For four years, Capitol Hill reporters and Senate Republicans played an unfortunate game, which occurred with unnerving frequency. Donald Trump would publish a ridiculous tweet, reporters would ask GOP senators for their reactions, and the lawmakers would pretend to have no idea what the media was referring to.
“Tweets? What tweets?” Senate Republicans would effectively say, feigning confusion. “Is there even such a thing as Twitter? I don’t pay attention to such trivialities.”
The charade came to an end last month, in part because Twitter banned Trump in the interest of public safety, and in part because the former president shuffled off to Mar-a-Lago. But it was around the same time that many of these same GOP senators discovered that they actually care deeply about intemperate social-media missives — but only those published by President Joe Biden’s nominee for the Office of Management and Budget. As Politico reported:
Neera Tanden apologized during her first confirmation hearing for a history of publicly vilifying Republicans, including several of the GOP senators who will vote on her confirmation to head the Office of Management and Budget. President Joe Biden’s nominee for White House budget director told senators Tuesday that she deleted more than 1,000 tweets in November because “I regretted my tone” and that “nobody advised me at all” to scrub the social media account of harsh comments ahead of her nomination.
Sen. Rob Portman (R-Ohio), in particular, seemed preoccupied with Tanden’s social-media presence during yesterday’s Senate Homeland Security and Governmental Affairs Committee confirmation hearing.
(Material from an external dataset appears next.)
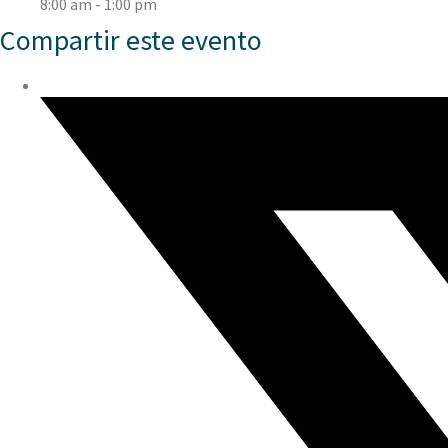
8:00 am - 1:00 pm
Compartir este evento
The Ohio Republican spent a fair amount of time highlighting some of the nominee’s more impolite tweets, including one in which Tanden compared Sen. Ted Cruz (R-Texas) unfavorably to a vampire.
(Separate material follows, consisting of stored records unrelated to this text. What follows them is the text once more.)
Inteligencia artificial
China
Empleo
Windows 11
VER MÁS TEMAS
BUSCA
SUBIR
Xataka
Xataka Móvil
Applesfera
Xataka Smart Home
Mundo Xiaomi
“I’m concerned that your personal attacks about specific senators will make it more difficult for you to work with them,” Portman said, adding that Tanden’s missives contribute to “incivility and division in our public life.”
For her part, the OMB nominee was unreservedly contrite, telling the committee, “I deeply regret and apologize for my language and some of my past language. I know I have to earn the trust of senators across the board.”